Although it could be argued that, prima facie, the three dependent variables in this study seem too closely related, correlations revealed considerable noncollinearity, and multivariate analyses confirmed substantially different statistical models of each, strongly supporting the thesis that they are separate, distinct constructs. Other study limitations include the cross-sectional structure of the analysis, precluding causal ordering of risk factors and restricting inference to the level of association. Self-report measures may underestimate actual problems with aggressiveness and alcohol use. Also, while this study measured anger, aggressiveness, and perceived problems controlling violence, it did not include a measure of violent acts; hence, it is unknown whether the risk factors we identified are associated with actual violence. Finally, additional investigation is needed of other risk and protective factors, including personality disorders, drug abuse, use of health services (e.g., involvement in rehabilitation, adherence to medications), and situational factors (e.g., social support, coping skills, details of work, and financial stability).

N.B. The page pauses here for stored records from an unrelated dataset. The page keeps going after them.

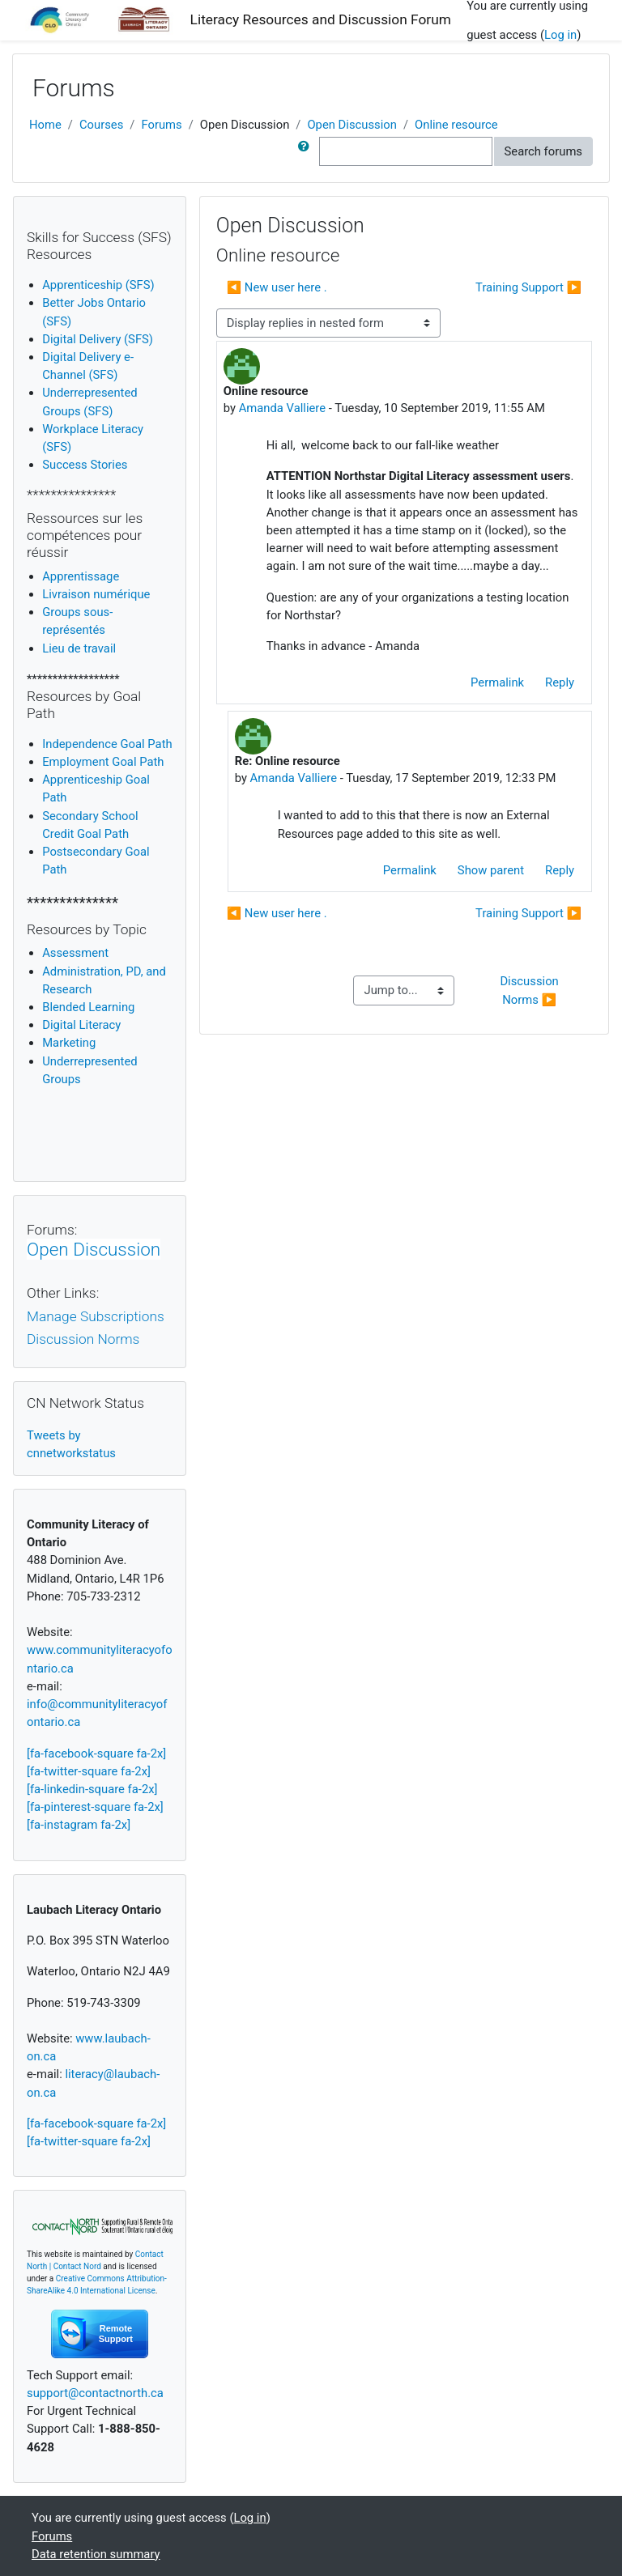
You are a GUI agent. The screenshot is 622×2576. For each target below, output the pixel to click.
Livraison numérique (96, 594)
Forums (161, 124)
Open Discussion (352, 124)
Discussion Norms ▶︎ (530, 990)
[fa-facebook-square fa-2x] (96, 1753)
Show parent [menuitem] (491, 870)
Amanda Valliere (282, 408)
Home (45, 124)
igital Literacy (81, 1025)
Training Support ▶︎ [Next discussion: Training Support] (528, 287)
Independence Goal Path (107, 744)
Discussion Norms (83, 1339)
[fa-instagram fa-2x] (78, 1824)
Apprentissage (80, 576)
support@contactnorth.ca (95, 2393)
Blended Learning (88, 1007)
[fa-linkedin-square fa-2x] (92, 1789)
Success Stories (84, 464)
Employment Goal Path (103, 762)
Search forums (544, 151)
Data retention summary (96, 2554)
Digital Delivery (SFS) (97, 339)
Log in (560, 35)
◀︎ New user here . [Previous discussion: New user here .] (277, 287)
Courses (101, 124)
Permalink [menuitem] (497, 682)
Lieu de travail (79, 648)
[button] (306, 151)
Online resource (456, 124)
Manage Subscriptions (95, 1316)
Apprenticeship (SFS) (98, 285)
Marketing (69, 1042)
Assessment (75, 953)
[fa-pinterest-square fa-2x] (95, 1807)
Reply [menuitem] (559, 682)
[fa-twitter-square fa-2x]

When veterans become angry, aggressive, or violent, the cost to individuals, their families, their communities, and society is high. There are nearly 1 million veterans from this era who have already been discharged, and tens of thousands more troops will return from combat in Iraq and Afghanistan in the next few years. Given data revealing postdeployment mental health problems, we urgently need theoretically sophisticated, evidence-based knowledge to identify those most prone to anger and hostility and to evaluate how the risk can be effectively managed. This study takes a step toward this goal by identifying variables that could ultimately be used among evidence-based approaches for mental health providers and military staff helping to alleviate and prevent postdeployment adjustment problems.